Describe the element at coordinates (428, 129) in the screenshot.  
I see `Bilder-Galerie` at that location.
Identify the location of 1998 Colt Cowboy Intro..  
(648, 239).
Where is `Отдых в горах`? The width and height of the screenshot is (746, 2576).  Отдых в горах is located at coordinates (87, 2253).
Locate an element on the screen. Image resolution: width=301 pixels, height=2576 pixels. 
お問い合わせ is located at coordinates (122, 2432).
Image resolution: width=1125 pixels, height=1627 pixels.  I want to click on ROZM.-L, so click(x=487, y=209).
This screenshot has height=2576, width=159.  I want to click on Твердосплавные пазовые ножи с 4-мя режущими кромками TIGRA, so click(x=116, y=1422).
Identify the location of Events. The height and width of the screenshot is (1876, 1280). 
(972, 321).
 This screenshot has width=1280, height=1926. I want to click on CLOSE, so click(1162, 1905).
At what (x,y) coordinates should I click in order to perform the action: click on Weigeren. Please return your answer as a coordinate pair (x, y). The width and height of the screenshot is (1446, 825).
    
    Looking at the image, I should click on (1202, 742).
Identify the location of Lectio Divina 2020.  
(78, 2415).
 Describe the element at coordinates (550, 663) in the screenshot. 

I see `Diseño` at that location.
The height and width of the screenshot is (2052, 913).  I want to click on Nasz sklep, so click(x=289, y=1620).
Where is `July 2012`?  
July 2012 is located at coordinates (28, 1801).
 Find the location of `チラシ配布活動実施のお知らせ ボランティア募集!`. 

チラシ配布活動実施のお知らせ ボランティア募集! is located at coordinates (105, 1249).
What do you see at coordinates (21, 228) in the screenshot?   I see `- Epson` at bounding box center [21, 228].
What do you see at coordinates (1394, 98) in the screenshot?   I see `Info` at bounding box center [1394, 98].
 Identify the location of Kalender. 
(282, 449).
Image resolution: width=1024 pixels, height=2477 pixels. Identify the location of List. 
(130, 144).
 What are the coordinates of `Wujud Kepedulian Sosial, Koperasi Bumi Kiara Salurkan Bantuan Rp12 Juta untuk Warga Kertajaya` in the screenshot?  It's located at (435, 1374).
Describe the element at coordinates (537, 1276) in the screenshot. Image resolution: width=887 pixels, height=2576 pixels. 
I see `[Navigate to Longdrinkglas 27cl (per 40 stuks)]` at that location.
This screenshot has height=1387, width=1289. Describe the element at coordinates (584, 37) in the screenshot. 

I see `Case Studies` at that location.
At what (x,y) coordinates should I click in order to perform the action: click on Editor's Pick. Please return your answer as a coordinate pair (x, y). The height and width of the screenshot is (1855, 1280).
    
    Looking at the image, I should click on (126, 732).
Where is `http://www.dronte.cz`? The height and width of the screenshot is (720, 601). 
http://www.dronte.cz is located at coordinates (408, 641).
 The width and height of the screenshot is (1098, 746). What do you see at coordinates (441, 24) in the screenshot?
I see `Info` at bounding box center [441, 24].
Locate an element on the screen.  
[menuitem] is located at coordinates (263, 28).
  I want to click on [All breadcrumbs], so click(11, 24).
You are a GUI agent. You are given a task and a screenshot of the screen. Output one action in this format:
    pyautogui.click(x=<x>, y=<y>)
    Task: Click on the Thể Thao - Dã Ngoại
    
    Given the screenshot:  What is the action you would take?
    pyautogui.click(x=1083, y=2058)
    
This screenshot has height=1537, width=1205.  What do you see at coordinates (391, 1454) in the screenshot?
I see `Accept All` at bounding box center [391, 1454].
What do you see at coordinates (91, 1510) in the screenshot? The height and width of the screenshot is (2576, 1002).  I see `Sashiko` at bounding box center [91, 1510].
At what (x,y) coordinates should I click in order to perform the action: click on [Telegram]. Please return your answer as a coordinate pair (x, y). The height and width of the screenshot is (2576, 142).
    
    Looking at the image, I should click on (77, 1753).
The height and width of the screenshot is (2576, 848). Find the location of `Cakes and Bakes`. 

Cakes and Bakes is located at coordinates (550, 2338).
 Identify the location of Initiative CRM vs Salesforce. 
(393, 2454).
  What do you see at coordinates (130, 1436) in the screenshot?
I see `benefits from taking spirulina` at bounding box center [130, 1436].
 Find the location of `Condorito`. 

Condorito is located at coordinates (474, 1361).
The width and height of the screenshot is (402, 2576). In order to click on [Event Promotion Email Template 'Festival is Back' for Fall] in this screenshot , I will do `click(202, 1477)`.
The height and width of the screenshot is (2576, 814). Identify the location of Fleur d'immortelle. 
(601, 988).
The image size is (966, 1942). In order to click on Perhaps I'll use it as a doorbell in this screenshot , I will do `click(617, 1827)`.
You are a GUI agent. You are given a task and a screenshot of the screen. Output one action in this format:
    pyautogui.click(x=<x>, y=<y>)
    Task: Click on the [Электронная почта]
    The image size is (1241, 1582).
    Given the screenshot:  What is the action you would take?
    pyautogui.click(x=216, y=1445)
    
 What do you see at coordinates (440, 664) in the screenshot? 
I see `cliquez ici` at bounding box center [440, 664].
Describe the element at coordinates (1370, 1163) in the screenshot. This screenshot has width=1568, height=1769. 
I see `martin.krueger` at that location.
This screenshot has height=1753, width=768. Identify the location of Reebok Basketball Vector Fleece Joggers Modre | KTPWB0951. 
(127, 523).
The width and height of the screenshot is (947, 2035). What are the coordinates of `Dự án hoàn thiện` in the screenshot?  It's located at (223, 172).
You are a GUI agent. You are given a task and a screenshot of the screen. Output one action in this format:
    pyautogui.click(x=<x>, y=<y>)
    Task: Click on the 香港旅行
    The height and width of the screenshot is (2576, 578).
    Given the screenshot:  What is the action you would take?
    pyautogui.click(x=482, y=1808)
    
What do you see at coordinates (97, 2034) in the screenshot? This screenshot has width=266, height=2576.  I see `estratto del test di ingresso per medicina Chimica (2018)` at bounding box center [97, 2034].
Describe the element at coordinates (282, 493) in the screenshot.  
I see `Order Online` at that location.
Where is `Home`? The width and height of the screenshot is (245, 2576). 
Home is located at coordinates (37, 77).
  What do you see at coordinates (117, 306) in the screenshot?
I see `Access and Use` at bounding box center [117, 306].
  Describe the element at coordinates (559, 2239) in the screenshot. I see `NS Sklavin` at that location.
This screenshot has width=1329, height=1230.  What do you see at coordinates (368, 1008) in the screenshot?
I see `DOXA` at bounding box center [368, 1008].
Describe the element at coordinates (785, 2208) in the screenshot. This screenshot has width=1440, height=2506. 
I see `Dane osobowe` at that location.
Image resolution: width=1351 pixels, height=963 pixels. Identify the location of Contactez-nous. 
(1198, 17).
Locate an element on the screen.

**Exercise aim**
Could you repeat every record above exactly as it appears?

**Solution to this problem**
Describe the element at coordinates (428, 129) in the screenshot.  
I see `Bilder-Galerie` at that location.
Identify the location of 1998 Colt Cowboy Intro..  
(648, 239).
Where is `Отдых в горах`? The width and height of the screenshot is (746, 2576).  Отдых в горах is located at coordinates (87, 2253).
Locate an element on the screen. Image resolution: width=301 pixels, height=2576 pixels. 
お問い合わせ is located at coordinates (122, 2432).
Image resolution: width=1125 pixels, height=1627 pixels.  I want to click on ROZM.-L, so click(x=487, y=209).
This screenshot has height=2576, width=159.  I want to click on Твердосплавные пазовые ножи с 4-мя режущими кромками TIGRA, so click(x=116, y=1422).
Identify the location of Events. The height and width of the screenshot is (1876, 1280). 
(972, 321).
 This screenshot has width=1280, height=1926. I want to click on CLOSE, so click(1162, 1905).
At what (x,y) coordinates should I click in order to perform the action: click on Weigeren. Please return your answer as a coordinate pair (x, y). The width and height of the screenshot is (1446, 825).
    
    Looking at the image, I should click on (1202, 742).
Identify the location of Lectio Divina 2020.  
(78, 2415).
 Describe the element at coordinates (550, 663) in the screenshot. 

I see `Diseño` at that location.
The height and width of the screenshot is (2052, 913).  I want to click on Nasz sklep, so click(x=289, y=1620).
Where is `July 2012`?  
July 2012 is located at coordinates (28, 1801).
 Find the location of `チラシ配布活動実施のお知らせ ボランティア募集!`. 

チラシ配布活動実施のお知らせ ボランティア募集! is located at coordinates (105, 1249).
What do you see at coordinates (21, 228) in the screenshot?   I see `- Epson` at bounding box center [21, 228].
What do you see at coordinates (1394, 98) in the screenshot?   I see `Info` at bounding box center [1394, 98].
 Identify the location of Kalender. 
(282, 449).
Image resolution: width=1024 pixels, height=2477 pixels. Identify the location of List. 
(130, 144).
 What are the coordinates of `Wujud Kepedulian Sosial, Koperasi Bumi Kiara Salurkan Bantuan Rp12 Juta untuk Warga Kertajaya` in the screenshot?  It's located at (435, 1374).
Describe the element at coordinates (537, 1276) in the screenshot. Image resolution: width=887 pixels, height=2576 pixels. 
I see `[Navigate to Longdrinkglas 27cl (per 40 stuks)]` at that location.
This screenshot has height=1387, width=1289. Describe the element at coordinates (584, 37) in the screenshot. 

I see `Case Studies` at that location.
At what (x,y) coordinates should I click in order to perform the action: click on Editor's Pick. Please return your answer as a coordinate pair (x, y). The height and width of the screenshot is (1855, 1280).
    
    Looking at the image, I should click on (126, 732).
Where is `http://www.dronte.cz`? The height and width of the screenshot is (720, 601). 
http://www.dronte.cz is located at coordinates (408, 641).
 The width and height of the screenshot is (1098, 746). What do you see at coordinates (441, 24) in the screenshot?
I see `Info` at bounding box center [441, 24].
Locate an element on the screen.  
[menuitem] is located at coordinates (263, 28).
  I want to click on [All breadcrumbs], so click(11, 24).
You are a GUI agent. You are given a task and a screenshot of the screen. Output one action in this format:
    pyautogui.click(x=<x>, y=<y>)
    Task: Click on the Thể Thao - Dã Ngoại
    
    Given the screenshot:  What is the action you would take?
    pyautogui.click(x=1083, y=2058)
    
This screenshot has height=1537, width=1205.  What do you see at coordinates (391, 1454) in the screenshot?
I see `Accept All` at bounding box center [391, 1454].
What do you see at coordinates (91, 1510) in the screenshot? The height and width of the screenshot is (2576, 1002).  I see `Sashiko` at bounding box center [91, 1510].
At what (x,y) coordinates should I click in order to perform the action: click on [Telegram]. Please return your answer as a coordinate pair (x, y). The height and width of the screenshot is (2576, 142).
    
    Looking at the image, I should click on (77, 1753).
The height and width of the screenshot is (2576, 848). Find the location of `Cakes and Bakes`. 

Cakes and Bakes is located at coordinates (550, 2338).
 Identify the location of Initiative CRM vs Salesforce. 
(393, 2454).
  What do you see at coordinates (130, 1436) in the screenshot?
I see `benefits from taking spirulina` at bounding box center [130, 1436].
 Find the location of `Condorito`. 

Condorito is located at coordinates (474, 1361).
The width and height of the screenshot is (402, 2576). In order to click on [Event Promotion Email Template 'Festival is Back' for Fall] in this screenshot , I will do `click(202, 1477)`.
The height and width of the screenshot is (2576, 814). Identify the location of Fleur d'immortelle. 
(601, 988).
The image size is (966, 1942). In order to click on Perhaps I'll use it as a doorbell in this screenshot , I will do `click(617, 1827)`.
You are a GUI agent. You are given a task and a screenshot of the screen. Output one action in this format:
    pyautogui.click(x=<x>, y=<y>)
    Task: Click on the [Электронная почта]
    The image size is (1241, 1582).
    Given the screenshot:  What is the action you would take?
    pyautogui.click(x=216, y=1445)
    
 What do you see at coordinates (440, 664) in the screenshot? 
I see `cliquez ici` at bounding box center [440, 664].
Describe the element at coordinates (1370, 1163) in the screenshot. This screenshot has width=1568, height=1769. 
I see `martin.krueger` at that location.
This screenshot has height=1753, width=768. Identify the location of Reebok Basketball Vector Fleece Joggers Modre | KTPWB0951. 
(127, 523).
The width and height of the screenshot is (947, 2035). What are the coordinates of `Dự án hoàn thiện` in the screenshot?  It's located at (223, 172).
You are a GUI agent. You are given a task and a screenshot of the screen. Output one action in this format:
    pyautogui.click(x=<x>, y=<y>)
    Task: Click on the 香港旅行
    The height and width of the screenshot is (2576, 578).
    Given the screenshot:  What is the action you would take?
    pyautogui.click(x=482, y=1808)
    
What do you see at coordinates (97, 2034) in the screenshot? This screenshot has width=266, height=2576.  I see `estratto del test di ingresso per medicina Chimica (2018)` at bounding box center [97, 2034].
Describe the element at coordinates (282, 493) in the screenshot.  
I see `Order Online` at that location.
Where is `Home`? The width and height of the screenshot is (245, 2576). 
Home is located at coordinates (37, 77).
  What do you see at coordinates (117, 306) in the screenshot?
I see `Access and Use` at bounding box center [117, 306].
  Describe the element at coordinates (559, 2239) in the screenshot. I see `NS Sklavin` at that location.
This screenshot has width=1329, height=1230.  What do you see at coordinates (368, 1008) in the screenshot?
I see `DOXA` at bounding box center [368, 1008].
Describe the element at coordinates (785, 2208) in the screenshot. This screenshot has width=1440, height=2506. 
I see `Dane osobowe` at that location.
Image resolution: width=1351 pixels, height=963 pixels. Identify the location of Contactez-nous. 
(1198, 17).
Locate an element on the screen.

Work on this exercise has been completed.